# Functional Genomics Core

> **NIH NIH P30** · UNIVERSITY OF PENNSYLVANIA · 2021 · $137,873

## Abstract

Diabetes mellitus is a highly significant health problem, affecting more than 25 million people in the United
States alone. Our understanding of the pathogenesis of diabetes has benefited immensely from the molecular
genetic analysis of the disease both in human and in rodent models. Advances in genomics technologies have
enabled investigators in the fields of diabetes and endocrinology to simultaneously analyze the expression
levels of thousands of genes, and analyze their epigenetic regulation. During the past grant cycle, we have
dramatically expanded the capabilities of our well-utilized Functional Genomics Core to serve the DRC's
membership needs.

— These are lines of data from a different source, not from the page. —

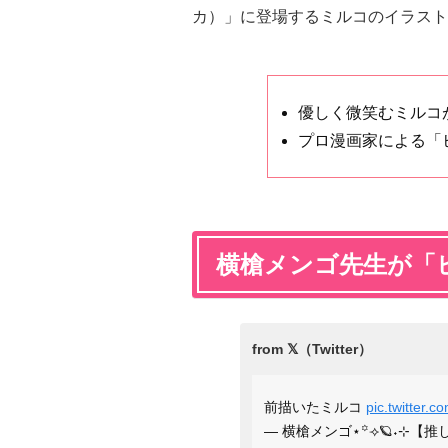
カ）」に登場するミルコのイラスト
優しく微笑むミルコ
プロ漫画家による「
横槍メンゴ先生が「
前描いたミルコ
pic.twitter.
— 横槍メンゴ‎⋆꙳⟢🪐˖⊹【推し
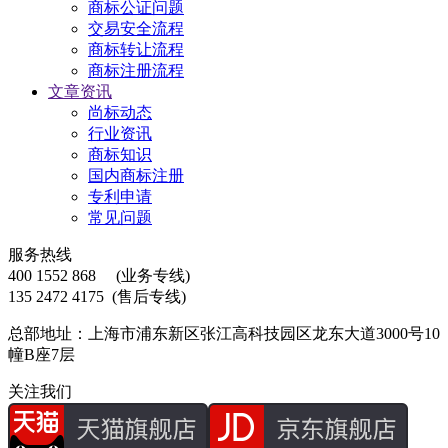
商标公证问题
交易安全流程
商标转让流程
商标注册流程
文章资讯
尚标动态
行业资讯
商标知识
国内商标注册
专利申请
常见问题
服务热线
400 1552 868
(业务专线)
135 2472 4175
(售后专线)
总部地址：上海市浦东新区张江高科技园区龙东大道3000号10
幢B座7层
关注我们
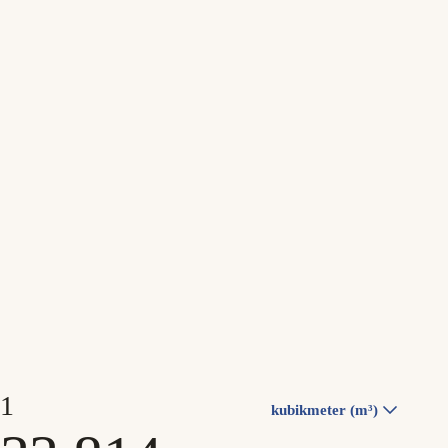
kubikmeter (m³)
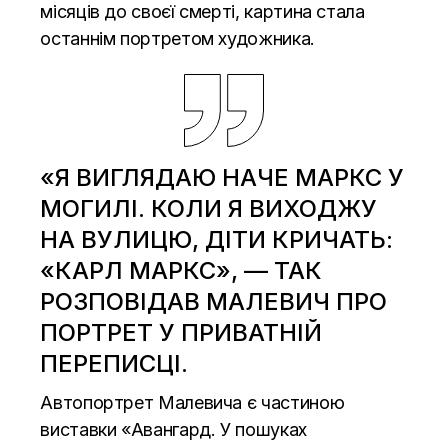
місяців до своєї смерті, картина стала
останнім портретом художника.
«Я ВИГЛЯДАЮ НАЧЕ МАРКС У
МОГИЛІ. КОЛИ Я ВИХОДЖУ
НА ВУЛИЦЮ, ДІТИ КРИЧАТЬ:
«КАРЛ МАРКС», — ТАК
РОЗПОВІДАВ МАЛЕВИЧ ПРО
ПОРТРЕТ У ПРИВАТНІЙ
ПЕРЕПИСЦІ.
Автопортрет Малевича є частиною
виставки «Авангард. У пошуках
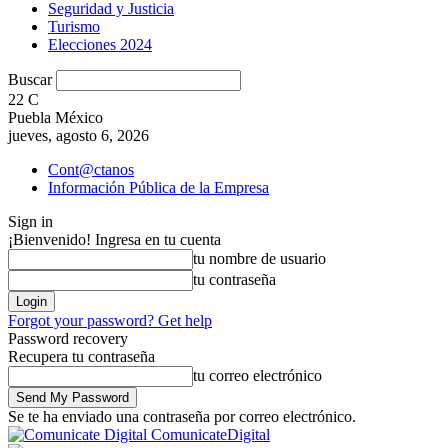
Seguridad y Justicia
Turismo
Elecciones 2024
Buscar
22
C
Puebla México
jueves, agosto 6, 2026
Cont@ctanos
Información Pública de la Empresa
Sign in
¡Bienvenido! Ingresa en tu cuenta
tu nombre de usuario
tu contraseña
Forgot your password? Get help
Password recovery
Recupera tu contraseña
tu correo electrónico
Se te ha enviado una contraseña por correo electrónico.
ComunicateDigital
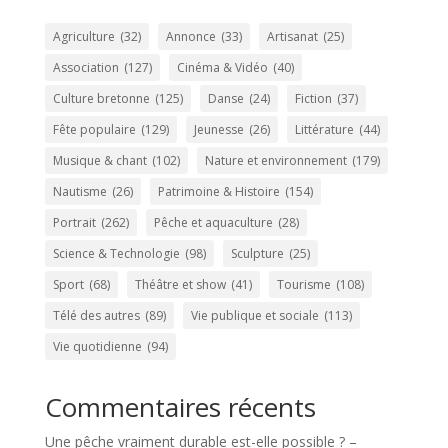
Agriculture
(32)
Annonce
(33)
Artisanat
(25)
Association
(127)
Cinéma & Vidéo
(40)
Culture bretonne
(125)
Danse
(24)
Fiction
(37)
Fête populaire
(129)
Jeunesse
(26)
Littérature
(44)
Musique & chant
(102)
Nature et environnement
(179)
Nautisme
(26)
Patrimoine & Histoire
(154)
Portrait
(262)
Pêche et aquaculture
(28)
Science & Technologie
(98)
Sculpture
(25)
Sport
(68)
Théâtre et show
(41)
Tourisme
(108)
Télé des autres
(89)
Vie publique et sociale
(113)
Vie quotidienne
(94)
Commentaires récents
Une pêche vraiment durable est-elle possible ? –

We have acquired four next generation sequencing instruments and established multiple
applications, including ChIP-Seq for transcription factor occupancy and histone modifications, exome capture
and sequencing, RNA-Seq, microRNA-Seq, HITS-CLIP, ATAC-Seq, and methylome analysis. During the next
grant cycle, we will offer an expanded repertoire of next generation sequencing services, including library
construction and bioinformatics analysis to the DRC's membership. We have recruited Dr. K.-J. Won, an expert
computational biologist, to provide advanced bioinformatics analysis exclusively for DRC members. The Core
will interact closely with the other DRC cores, for instance in correlating the phenotypic analysis performed on
genetically altered or metabolically challenged mice with their expression profiles, including single cell
RNAseq, and epigenetic regulation to greatly enhance the power of each individual analysis. Furthermore,
similar assessments of the function of control and diabetic human islets from the same donor by the islet
biology and functional genomics core will provide valuable functional information that may be integrated with
changes in DNA sequence or genome-wide measurements of epigenetic regulation or gene expression. This
core, in conjunction with the others, will help measure and understand the normal and pathologic genetic and
epigenetic states of islets, adipose tissue, liver, and other important tissues types as it relates to the
development and function of these tissues.

## Key facts

- **NIH application ID:** 10137228
- **Project number:** 5P30DK019525-45
- **Recipient organization:** UNIVERSITY OF PENNSYLVANIA
- **Principal Investigator:** KLAUS H KAESTNER
- **Activity code:** P30 (R01, R21, SBIR, etc.)
- **Funding institute:** NIH
- **Fiscal year:** 2021
- **Award amount:** $137,873
- **Award type:** 5
- **Project period:** 1997-03-01 → 2022-03-31

## Primary source

NIH RePORTER: https://reporter.nih.gov/project-details/10137228

## Citation

> US National Institutes of Health, RePORTER application 10137228, Functional Genomics Core (5P30DK019525-45). Retrieved via AI Analytics 2026-05-23 from https://api.ai-analytics.org/grant/nih/10137228. Licensed CC0.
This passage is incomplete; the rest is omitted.